A clear and obvious take-away from that event involves a different sort of bottle than the one Bill offered me: White Out. It’s now time to amend my old rule to, “When Bill offers you a glass of wine, make sure you have had plenty of food and water in your stomach, and…Sip. Don’t gulp.”

But as I reflect and pray over the events of that evening, it seems to me that my personal rule book requires a more substantial edit. And I refuse to believe it is simply the usual cut and paste job recommended by society, “Never discuss religion or politics.” To forever moor my conversational boat in such safe harbors is to avoid opportunities to see the distant shores that can be provided by people who view different political and religious horizons than me.

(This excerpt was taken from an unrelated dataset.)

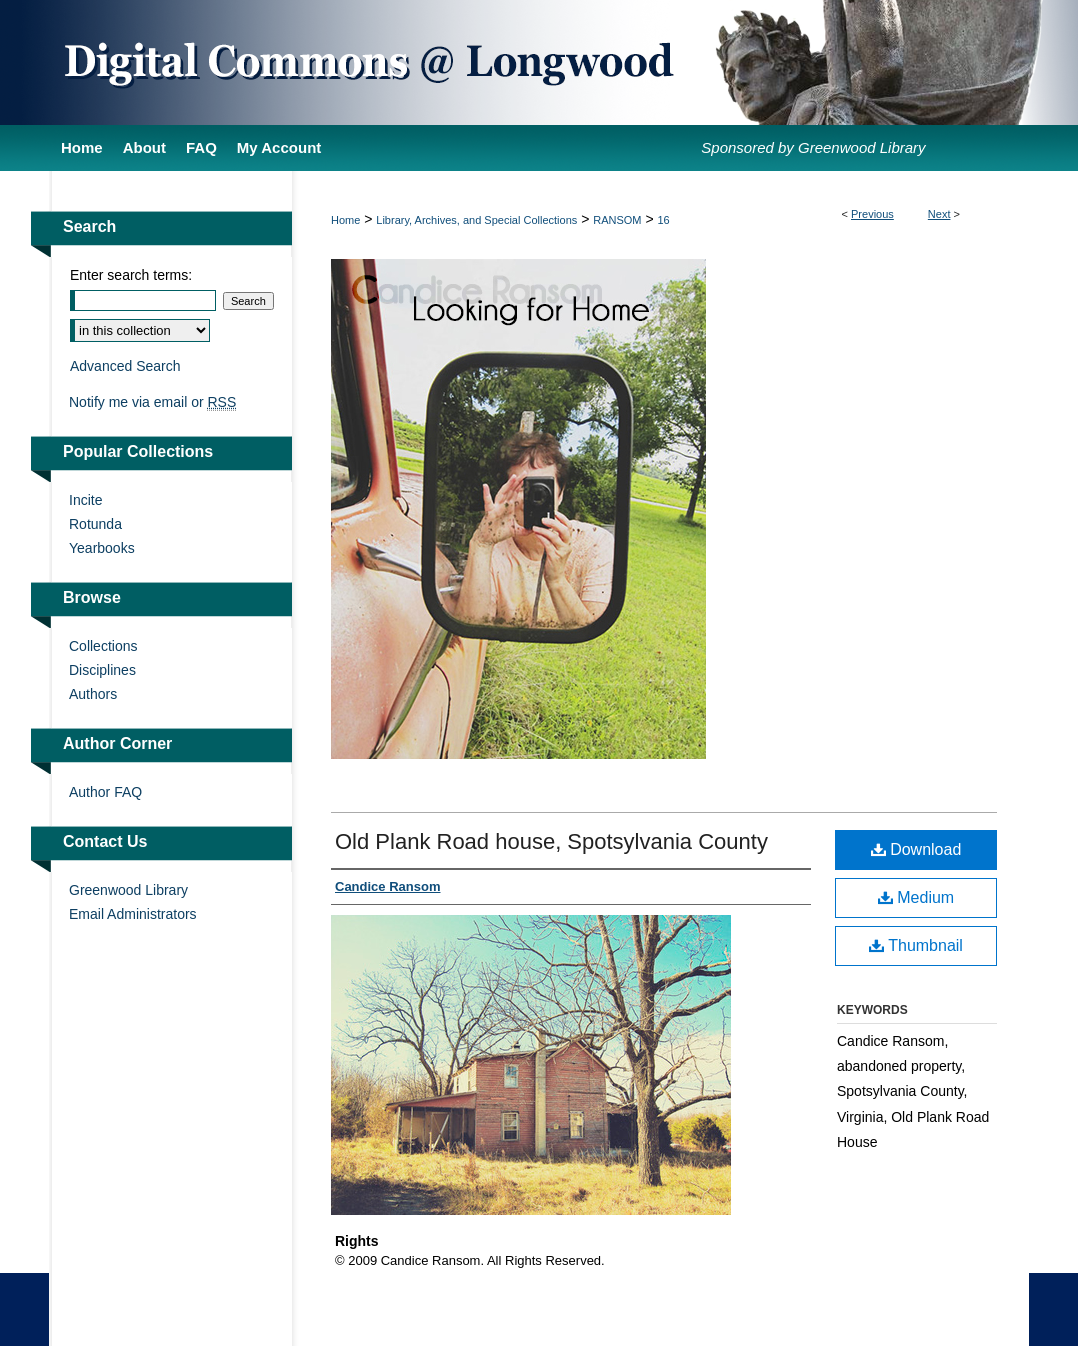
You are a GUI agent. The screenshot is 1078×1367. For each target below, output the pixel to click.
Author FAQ (105, 792)
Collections (103, 646)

It is by now old news that America has sorted itself into intellectual and ideological gated communities. Ideological doppelgangers who will agree with and amplify every one of my opinions are never more than a click away. As a result, parked in the same ideological harbor next to the same neighbors, like barnacles, layer upon layer of the same opinions can begin to accumulate, making me less intellectually, spiritually, and relationally nimble. To avoid all conversations of politics and religion is to remove one more venue that has the capacity to scrape away old certitudes, or challenge tired ideas.

So if I am to launch productive conversations in the vulnerable realms of religion and politics, what rules will I consult to guide me through these potentially rough waters? I will list these rules in an ascending order of importance.

Rule Number Seven: Assess whether or not a dialogue partner is, in fact, a dialogue partner. Don’t try to dialogue with someone who can’t or won’t.
Rule Number Six (A corollary to “Rule Number Seven”): It is a fool’s errand to try and change someone’s mind. Sharing? Yes. Converting? No.
Rule Number Five (A corollary to “Rule Number Six”): Avoid staking out a position and arguing for it.
Rule Number Four: When you feel ethically obliged to offer your perspective to someone you believe to be on morally shaky ground, offer your comment calmly and succinctly making every attempt not to judge the person who made the offensive comment.
Rule Number Three: Memorize two or three useful phrases that help you speak up when your sense of ethics or decency is offended. For example:
· “I’ve heard you say way funnier things than that before.”

· “You and I have a different way of looking at that, I’d love to talk about that sometime.”

· “I respect you as a smart person, but I don’t agree with what you just said.”

· “That’s not cool.”

· “I’m uncomfortable with that.”

· “What do you mean by that?”

· “I don’t want to talk about this here, but would be glad to discuss at another time.”

· Feel free to get back with someone if you don’t have the words in the moment.

Rule Number Two: Develop a discipline of soothing your heart down. What are your spiritual practices that access peace and real compassion for someone else? Utilize those practices. Breathe mindfully with the use of a sacred word or phrase sub voce (under your breath). In addition to giving your dialogue partner good eye contact, with the eyes of your imagination, see the wisest and most peaceful person you have ever known. Imagine their hand is on your shoulder, and you are trying to make them proud of you in your speech and demeanor.

Rule Number One: “Seek to understand more than to be understood.” (Francis of Assisi, circa 1220 AD)
This rule does not oblige you to agree with a position that seems illogical, ill-informed, or immoral. Your questions aimed at more thoroughly grasping your partner’s position may provide you a way to agree with some small part of what they are saying. More importantly, it may move you beyond a consideration of the topic at hand toward a deeper understanding and compassion for the person who holds the position.